As Tian embarks on his American life, he now has freedom of choice. But what does he choose? For one thing, Tian chooses how to make a living. He chooses his musical gigs, the songs he sings, and the ones he doesn’t want to sing. On the flip side, he now has to be responsible for his livelihood which can be hard. “I love freedom more than anything else, even though Freedom can be frightening and paralyzing, even though it takes a long time for me to get used to it.”

In his search for freedom he begins to re-examine, even re-define what freedom is. And what is success? What is love? What is happiness? For instance, he thought that if he stayed true to his passion, he’d succeed. However, he begins to see that his old definition of success no longer matches his new concepts anymore.

Tian considers Thoreau a teacher: “His idea of freedom was pure and absolute. Solitude is a path to freedom for which you must accept everything that happens to you including hunger disease and even death. You’re supposed to be responsible for your own existence, body and soul.”
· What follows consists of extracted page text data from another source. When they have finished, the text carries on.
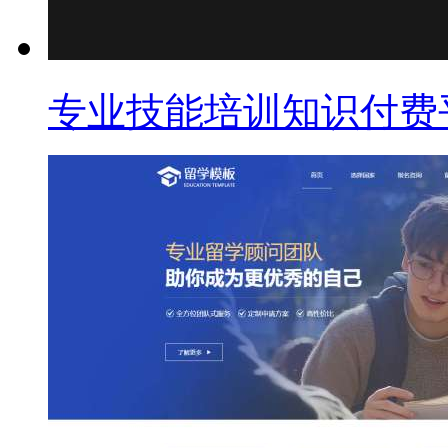
专业技能培训知识付费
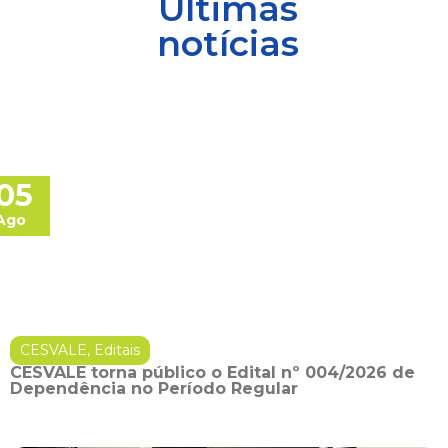
Últimas
notícias
05
Ago
CESVALE
,
Editais
CESVALE torna público o Edital nº 004/2026 de
Dependência no Período Regular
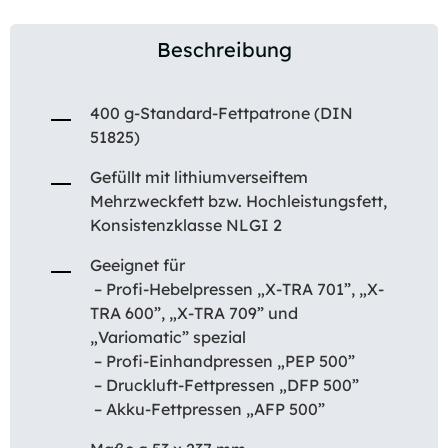
Beschreibung
400 g-Standard-Fettpatrone (DIN
51825)
Gefüllt mit lithiumverseiftem
Mehrzweckfett bzw. Hochleistungsfett,
Konsistenzklasse NLGI 2
Geeignet für
– Profi-Hebelpressen „X-TRA 701”, „X-
TRA 600”, „X-TRA 709” und
„Variomatic” spezial
– Profi-Einhandpressen „PEP 500”
– Druckluft-Fettpressen „DFP 500”
– Akku-Fettpressen „AFP 500”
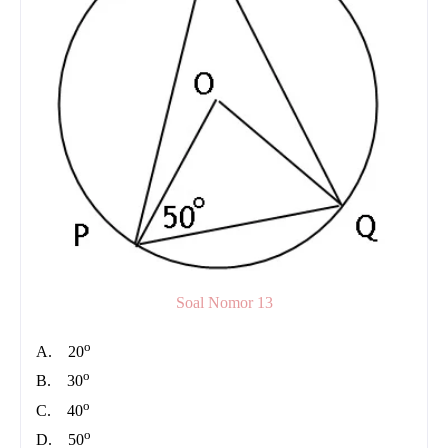
Soal Nomor 13
o
A.
20
o
B.
30
o
C.
40
o
D.
50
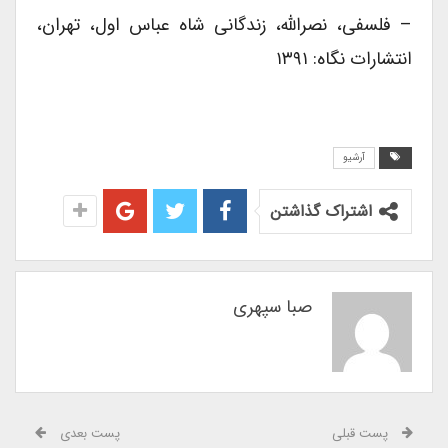
– فلسفی، نصرالله، زندگانی شاه عباس اول، تهران،
انتشارات نگاه: ۱۳۹۱
آرشیو
اشتراک گذاشتن
صبا سپهری
پست قبلی
پست بعدی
Tian innately understands that freedom is not something one can learn through a book, or by thinking. It is something to live through. It is to shed one’s past, façade, status, embarrassment and brainwashing. Like Thoreau, he has to open up to his circumstances, and “accept everything.”  This leads Tian to meet (or more like bump into) other unexpected teachers along the way.

His journey takes him from experiencing outward freedom to feeling inner freedom. One might associate this kind of freedom as more “Chinese”: a freedom of the mind, a Daoist or Buddhist kind of freedom from the ego, and from illusions. It is to be free of or be less of the world. It is to be more at ease with one’s surroundings.
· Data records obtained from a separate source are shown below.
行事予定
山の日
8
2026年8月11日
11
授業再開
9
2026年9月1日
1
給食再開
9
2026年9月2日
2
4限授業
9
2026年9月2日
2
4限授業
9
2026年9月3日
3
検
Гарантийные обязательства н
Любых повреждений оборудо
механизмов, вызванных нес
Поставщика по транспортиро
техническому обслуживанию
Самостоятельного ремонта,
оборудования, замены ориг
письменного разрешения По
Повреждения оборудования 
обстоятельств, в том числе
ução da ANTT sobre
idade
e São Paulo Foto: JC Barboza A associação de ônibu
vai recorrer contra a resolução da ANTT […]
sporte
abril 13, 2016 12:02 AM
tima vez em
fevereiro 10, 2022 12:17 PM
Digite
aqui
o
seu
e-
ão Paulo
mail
Ha Jin has a real distaste for the totalitarian regime in China, and the reader can taste it too. He describes the people of position and power as corrupt: “As an official in China, it’s impossible to get by without taking bribes and kickbacks, because all your colleagues do that. If you were different, you would become their enemy, an obstacle to their path to wealth. They’d get rid of you sooner or later. Among wolves you have to behave and howl like a wolf regardless of your own feelings and sense of decency.”

China’s agents, both in China and abroad, resort to all kinds of tricks, including false accusation and character assassination. They play to the basest of human behavior. Another immigrant describes China, “The air is bad there, and the water is polluted. There’re so many additives in the food. The environment is so ruined that the whole country has been reduced to an immense junkyard.”
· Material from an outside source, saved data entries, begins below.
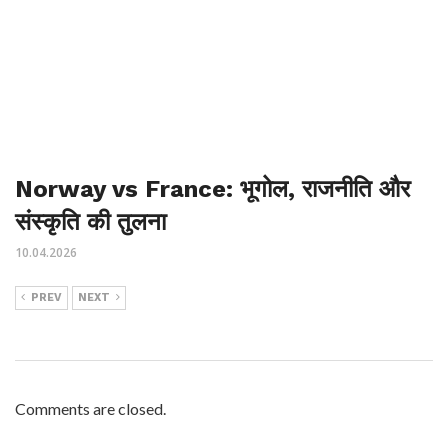
Norway vs France: भूगोल, राजनीति और
संस्कृति की तुलना
10.04.2026
PREV
NEXT
Comments are closed.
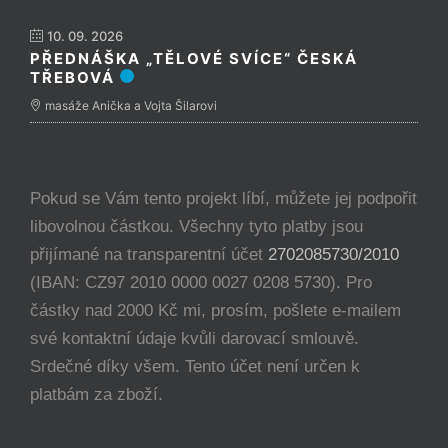
10. 09. 2026
PŘEDNÁŠKA „TĚLOVÉ SVÍCE“ ČESKÁ
TŘEBOVÁ
masáže Anička a Vojta Šilarovi
Pokud se Vám tento projekt líbí, můžete jej podpořit
libovolnou částkou. Všechny tyto platby jsou
přijímané na transparentní účet
2702085730/2010
(IBAN: CZ97 2010 0000 0027 0208 5730). Pro
částky nad 2000 Kč mi, prosím, pošlete e-mailem
své kontaktní údaje kvůli darovací smlouvě.
Srdečné díky všem. Tento účet není určen k
platbám za zboží.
But Ha Jin also points out that there is a degree of security, living in a totalitarian regime like China. Many people prefer security to freedom. As long as they just want to live uneventful lives, within the rules, they are taken care of. They don’t have to think too much or be responsible for themselves. Once in the U.S. and out of China, Tian can see the old rules, as his friend Yabin says, “Since birth, we’ve been caged by all sorts of rules, some of which we have adopted as our way of life even as part of ourselves.  I can’t help wondering if they’ve been coded into our DNA.”

Of course, living in the US is no walk in the park either, especially for an immigrant. Tian deals with being torn between two worlds, and his lonesomeness in the new world. And survival is sometimes a matter of luck, or having a friend, a guiding hand, or having connections.

The novel does not play into the myth of the model minority. We do not encounter Chinese doctors, lawyers, engineers. Indeed the Chinese characters are construction workers, insurance salesman, musicians. Not all are driven by material success. Many live in the lower middle class. And they see the dignity in work, no matter what the work is.

A Song Everlasting is a fun read if only for Tian’s story in a new land. And you can also invest more energy to savor the deeper story of what freedom is, and what makes life worth living.